Synergistic effect of MOF@Pt@MOF-B(OH)2 in biosensing platform: The combined action of boronic acid groups and composite MOF applied to dual-mode detection and portable smartphone sensing of bacteria in food

Abstract

Bacterial contamination in food constitutes a grave menace to the global public health. Consequently, the rapid detection of foodborne bacteria is of paramount importance for addressing the increasingly severe challenges. Herein, a multifunctional MOF@Pt@MOF-B(OH)₂ was developed, integrating colorimetric-fluorescence detection and smartphone sensing to create a novel biosensing platform for the detection of Escherichia coli (E. coli) in food.
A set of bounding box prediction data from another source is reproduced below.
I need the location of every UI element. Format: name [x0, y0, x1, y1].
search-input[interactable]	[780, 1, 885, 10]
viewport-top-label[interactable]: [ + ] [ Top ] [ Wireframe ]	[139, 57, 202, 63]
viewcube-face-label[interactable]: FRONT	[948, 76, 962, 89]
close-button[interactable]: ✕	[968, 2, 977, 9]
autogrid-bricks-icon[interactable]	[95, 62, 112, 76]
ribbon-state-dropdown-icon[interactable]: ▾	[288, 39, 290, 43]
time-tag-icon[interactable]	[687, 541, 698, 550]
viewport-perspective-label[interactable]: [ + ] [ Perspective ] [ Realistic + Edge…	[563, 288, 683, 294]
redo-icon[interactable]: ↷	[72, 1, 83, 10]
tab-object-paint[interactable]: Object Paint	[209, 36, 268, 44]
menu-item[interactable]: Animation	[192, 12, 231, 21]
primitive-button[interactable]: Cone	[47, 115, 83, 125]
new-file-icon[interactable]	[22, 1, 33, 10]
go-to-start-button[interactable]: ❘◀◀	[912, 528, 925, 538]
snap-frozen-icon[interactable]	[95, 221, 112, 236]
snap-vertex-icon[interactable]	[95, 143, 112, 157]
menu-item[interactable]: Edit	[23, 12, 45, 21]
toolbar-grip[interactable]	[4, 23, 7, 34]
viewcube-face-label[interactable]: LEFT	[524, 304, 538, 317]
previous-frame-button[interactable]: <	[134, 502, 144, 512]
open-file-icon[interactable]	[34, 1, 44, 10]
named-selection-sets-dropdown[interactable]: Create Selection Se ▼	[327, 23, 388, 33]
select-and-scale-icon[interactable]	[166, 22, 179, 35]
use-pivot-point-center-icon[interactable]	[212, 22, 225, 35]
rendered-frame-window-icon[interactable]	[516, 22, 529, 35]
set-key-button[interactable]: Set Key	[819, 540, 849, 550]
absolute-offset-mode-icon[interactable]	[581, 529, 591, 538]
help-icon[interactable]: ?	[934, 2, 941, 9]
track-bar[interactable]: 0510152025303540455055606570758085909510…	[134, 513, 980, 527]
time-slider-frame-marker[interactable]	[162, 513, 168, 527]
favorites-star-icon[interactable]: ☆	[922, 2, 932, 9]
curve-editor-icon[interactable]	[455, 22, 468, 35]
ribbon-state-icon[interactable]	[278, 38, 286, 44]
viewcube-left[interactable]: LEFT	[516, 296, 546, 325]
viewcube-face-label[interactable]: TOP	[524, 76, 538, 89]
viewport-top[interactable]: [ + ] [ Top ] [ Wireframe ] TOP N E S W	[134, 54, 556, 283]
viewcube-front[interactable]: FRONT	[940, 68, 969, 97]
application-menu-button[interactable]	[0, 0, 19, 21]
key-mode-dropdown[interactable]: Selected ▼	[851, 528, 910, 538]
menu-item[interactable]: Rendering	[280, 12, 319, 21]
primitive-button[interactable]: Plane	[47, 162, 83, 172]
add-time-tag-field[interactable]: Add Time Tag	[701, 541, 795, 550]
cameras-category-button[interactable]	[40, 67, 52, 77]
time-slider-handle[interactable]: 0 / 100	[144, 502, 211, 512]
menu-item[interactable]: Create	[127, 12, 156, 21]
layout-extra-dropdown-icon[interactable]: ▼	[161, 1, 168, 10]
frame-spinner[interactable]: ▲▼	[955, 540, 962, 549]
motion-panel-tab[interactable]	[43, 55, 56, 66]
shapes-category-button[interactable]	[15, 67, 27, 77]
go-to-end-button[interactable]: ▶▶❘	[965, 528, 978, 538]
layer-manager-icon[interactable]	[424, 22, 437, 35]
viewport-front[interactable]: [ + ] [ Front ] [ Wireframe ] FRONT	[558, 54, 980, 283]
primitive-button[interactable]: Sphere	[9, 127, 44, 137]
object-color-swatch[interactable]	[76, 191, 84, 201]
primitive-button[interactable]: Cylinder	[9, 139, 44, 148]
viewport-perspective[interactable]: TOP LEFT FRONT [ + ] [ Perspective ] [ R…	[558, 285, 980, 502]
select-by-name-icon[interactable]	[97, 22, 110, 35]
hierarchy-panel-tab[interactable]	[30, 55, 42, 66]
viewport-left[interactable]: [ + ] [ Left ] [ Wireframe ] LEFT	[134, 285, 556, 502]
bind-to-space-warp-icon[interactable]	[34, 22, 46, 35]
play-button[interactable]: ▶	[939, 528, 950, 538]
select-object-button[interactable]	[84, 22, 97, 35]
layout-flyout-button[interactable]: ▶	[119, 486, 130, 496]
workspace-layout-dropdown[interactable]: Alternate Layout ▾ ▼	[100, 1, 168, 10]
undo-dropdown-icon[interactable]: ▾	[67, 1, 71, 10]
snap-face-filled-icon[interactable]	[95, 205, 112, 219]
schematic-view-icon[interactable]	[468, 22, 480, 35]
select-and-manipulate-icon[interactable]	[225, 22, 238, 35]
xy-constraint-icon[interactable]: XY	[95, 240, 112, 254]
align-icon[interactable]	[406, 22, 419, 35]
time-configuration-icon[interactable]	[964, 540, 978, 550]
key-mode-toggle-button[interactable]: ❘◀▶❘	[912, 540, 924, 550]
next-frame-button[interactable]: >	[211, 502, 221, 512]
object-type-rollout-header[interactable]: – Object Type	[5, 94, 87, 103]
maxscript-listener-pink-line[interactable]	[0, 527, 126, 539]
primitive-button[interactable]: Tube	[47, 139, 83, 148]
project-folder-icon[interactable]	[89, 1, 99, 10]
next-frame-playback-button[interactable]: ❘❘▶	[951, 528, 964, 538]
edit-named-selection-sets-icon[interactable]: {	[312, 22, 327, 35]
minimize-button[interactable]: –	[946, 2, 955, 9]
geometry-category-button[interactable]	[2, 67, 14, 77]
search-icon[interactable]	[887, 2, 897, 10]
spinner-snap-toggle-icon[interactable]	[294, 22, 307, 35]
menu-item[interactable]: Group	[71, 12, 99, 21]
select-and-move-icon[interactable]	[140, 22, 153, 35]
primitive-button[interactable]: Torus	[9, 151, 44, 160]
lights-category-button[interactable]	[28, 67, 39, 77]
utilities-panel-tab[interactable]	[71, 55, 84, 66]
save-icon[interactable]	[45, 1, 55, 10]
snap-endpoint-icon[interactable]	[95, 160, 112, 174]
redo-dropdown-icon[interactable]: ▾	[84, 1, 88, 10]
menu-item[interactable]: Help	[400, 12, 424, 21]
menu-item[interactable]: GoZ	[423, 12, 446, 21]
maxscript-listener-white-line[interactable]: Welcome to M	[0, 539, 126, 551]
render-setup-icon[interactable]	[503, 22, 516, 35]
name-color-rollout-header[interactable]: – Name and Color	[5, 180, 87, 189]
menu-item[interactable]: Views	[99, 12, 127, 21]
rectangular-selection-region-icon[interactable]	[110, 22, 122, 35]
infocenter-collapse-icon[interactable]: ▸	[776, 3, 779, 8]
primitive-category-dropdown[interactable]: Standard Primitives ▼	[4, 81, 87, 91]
The MOF@Pt@MOF-B(OH)₂ exhibited exceptional enzymatic activity and fluorescence property owing to its composite structure, as well as its ability to recognize bacterial glycoproteins through boronic acid groups. This enabled selective identification of glycosylated sites on the surface of E. coli through covalent interactions, thereby amplifying the detection signal. The colorimetric-fluorescence platform achieved selective detection of E. coli, boasting a detection limit of 2 and 1 CFU/mL within a linear detection range of 1.5 × 10¹–1.5 × 10⁴ CFU/mL. This dual-mode strategy demonstrated remarkable specificity and interference resistance, achieving good recovery rates (91.76 %–108.73 %) in food samples with a relative standard deviation (RSD) below 4.72 %. Additionally, recognizing the importance of portable detection for on-site monitoring, a smartphone-mediated portable detection device was developed for real-time use. This device similarly could detect E. coli with high sensitivity and showed excellent practical application potential, achieving recovery rates from 95.57 % to 98.61 %, with RSD values below 2.56 %. These results fully demonstrated the effectiveness of the sensing platform for detecting E. coli in food.